#### INSTRUCTIONS FOR THE TASK
Reproduce the entries below, please. Keep every character the same.

#### Collected data

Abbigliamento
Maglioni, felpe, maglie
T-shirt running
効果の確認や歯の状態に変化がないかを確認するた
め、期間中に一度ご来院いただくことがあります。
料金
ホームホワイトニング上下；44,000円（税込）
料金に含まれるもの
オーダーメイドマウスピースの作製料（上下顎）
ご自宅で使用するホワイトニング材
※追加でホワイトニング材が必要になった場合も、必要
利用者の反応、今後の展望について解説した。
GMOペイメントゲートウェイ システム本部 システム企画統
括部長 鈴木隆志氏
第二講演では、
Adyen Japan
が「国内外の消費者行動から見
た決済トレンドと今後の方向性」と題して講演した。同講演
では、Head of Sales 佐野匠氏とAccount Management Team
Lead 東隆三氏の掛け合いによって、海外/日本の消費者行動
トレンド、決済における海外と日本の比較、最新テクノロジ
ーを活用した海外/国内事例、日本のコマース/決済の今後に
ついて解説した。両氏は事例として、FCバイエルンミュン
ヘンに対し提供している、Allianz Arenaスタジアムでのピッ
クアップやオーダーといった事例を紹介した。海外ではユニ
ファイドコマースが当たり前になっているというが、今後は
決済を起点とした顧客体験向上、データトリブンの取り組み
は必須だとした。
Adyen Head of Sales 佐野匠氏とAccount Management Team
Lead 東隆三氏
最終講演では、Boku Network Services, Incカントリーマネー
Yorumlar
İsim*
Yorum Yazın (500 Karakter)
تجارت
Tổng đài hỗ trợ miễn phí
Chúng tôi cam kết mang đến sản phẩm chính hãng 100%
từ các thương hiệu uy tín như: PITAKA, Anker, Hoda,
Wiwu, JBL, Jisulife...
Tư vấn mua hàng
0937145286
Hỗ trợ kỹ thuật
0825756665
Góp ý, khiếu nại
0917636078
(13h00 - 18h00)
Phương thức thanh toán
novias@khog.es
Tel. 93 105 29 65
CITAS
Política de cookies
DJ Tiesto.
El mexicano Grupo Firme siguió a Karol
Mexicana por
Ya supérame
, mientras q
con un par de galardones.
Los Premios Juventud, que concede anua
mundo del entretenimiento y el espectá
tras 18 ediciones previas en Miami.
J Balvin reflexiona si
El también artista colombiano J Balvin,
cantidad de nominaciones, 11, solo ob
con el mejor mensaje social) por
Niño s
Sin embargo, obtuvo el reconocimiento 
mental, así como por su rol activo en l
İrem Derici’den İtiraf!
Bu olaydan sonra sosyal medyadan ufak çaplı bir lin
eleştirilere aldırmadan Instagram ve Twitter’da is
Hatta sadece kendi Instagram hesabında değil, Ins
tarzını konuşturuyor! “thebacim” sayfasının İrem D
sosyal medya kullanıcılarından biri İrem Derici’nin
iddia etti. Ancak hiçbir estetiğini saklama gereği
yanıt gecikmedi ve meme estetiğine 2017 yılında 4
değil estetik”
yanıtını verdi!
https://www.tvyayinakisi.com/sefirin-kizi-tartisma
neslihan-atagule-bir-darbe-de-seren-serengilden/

#### YOUR SOLUTION
Abbigliamento
Maglioni, felpe, maglie
T-shirt running
効果の確認や歯の状態に変化がないかを確認するた
め、期間中に一度ご来院いただくことがあります。
料金
ホームホワイトニング上下；44,000円（税込）
料金に含まれるもの
オーダーメイドマウスピースの作製料（上下顎）
ご自宅で使用するホワイトニング材
※追加でホワイトニング材が必要になった場合も、必要
利用者の反応、今後の展望について解説した。
GMOペイメントゲートウェイ システム本部 システム企画統
括部長 鈴木隆志氏
第二講演では、
Adyen Japan
が「国内外の消費者行動から見
た決済トレンドと今後の方向性」と題して講演した。同講演
では、Head of Sales 佐野匠氏とAccount Management Team
Lead 東隆三氏の掛け合いによって、海外/日本の消費者行動
トレンド、決済における海外と日本の比較、最新テクノロジ
ーを活用した海外/国内事例、日本のコマース/決済の今後に
ついて解説した。両氏は事例として、FCバイエルンミュン
ヘンに対し提供している、Allianz Arenaスタジアムでのピッ
クアップやオーダーといった事例を紹介した。海外ではユニ
ファイドコマースが当たり前になっているというが、今後は
決済を起点とした顧客体験向上、データトリブンの取り組み
は必須だとした。
Adyen Head of Sales 佐野匠氏とAccount Management Team
Lead 東隆三氏
最終講演では、Boku Network Services, Incカントリーマネー
Yorumlar
İsim*
Yorum Yazın (500 Karakter)
تجارت
Tổng đài hỗ trợ miễn phí
Chúng tôi cam kết mang đến sản phẩm chính hãng 100%
từ các thương hiệu uy tín như: PITAKA, Anker, Hoda,
Wiwu, JBL, Jisulife...
Tư vấn mua hàng
0937145286
Hỗ trợ kỹ thuật
0825756665
Góp ý, khiếu nại
0917636078
(13h00 - 18h00)
Phương thức thanh toán
novias@khog.es
Tel. 93 105 29 65
CITAS
Política de cookies
DJ Tiesto.
El mexicano Grupo Firme siguió a Karol
Mexicana por
Ya supérame
, mientras q
con un par de galardones.
Los Premios Juventud, que concede anua
mundo del entretenimiento y el espectá
tras 18 ediciones previas en Miami.
J Balvin reflexiona si
El también artista colombiano J Balvin,
cantidad de nominaciones, 11, solo ob
con el mejor mensaje social) por
Niño s
Sin embargo, obtuvo el reconocimiento 
mental, así como por su rol activo en l
İrem Derici’den İtiraf!
Bu olaydan sonra sosyal medyadan ufak çaplı bir lin
eleştirilere aldırmadan Instagram ve Twitter’da is
Hatta sadece kendi Instagram hesabında değil, Ins
tarzını konuşturuyor! “thebacim” sayfasının İrem D
sosyal medya kullanıcılarından biri İrem Derici’nin
iddia etti. Ancak hiçbir estetiğini saklama gereği
yanıt gecikmedi ve meme estetiğine 2017 yılında 4
değil estetik”
yanıtını verdi!
https://www.tvyayinakisi.com/sefirin-kizi-tartisma
neslihan-atagule-bir-darbe-de-seren-serengilden/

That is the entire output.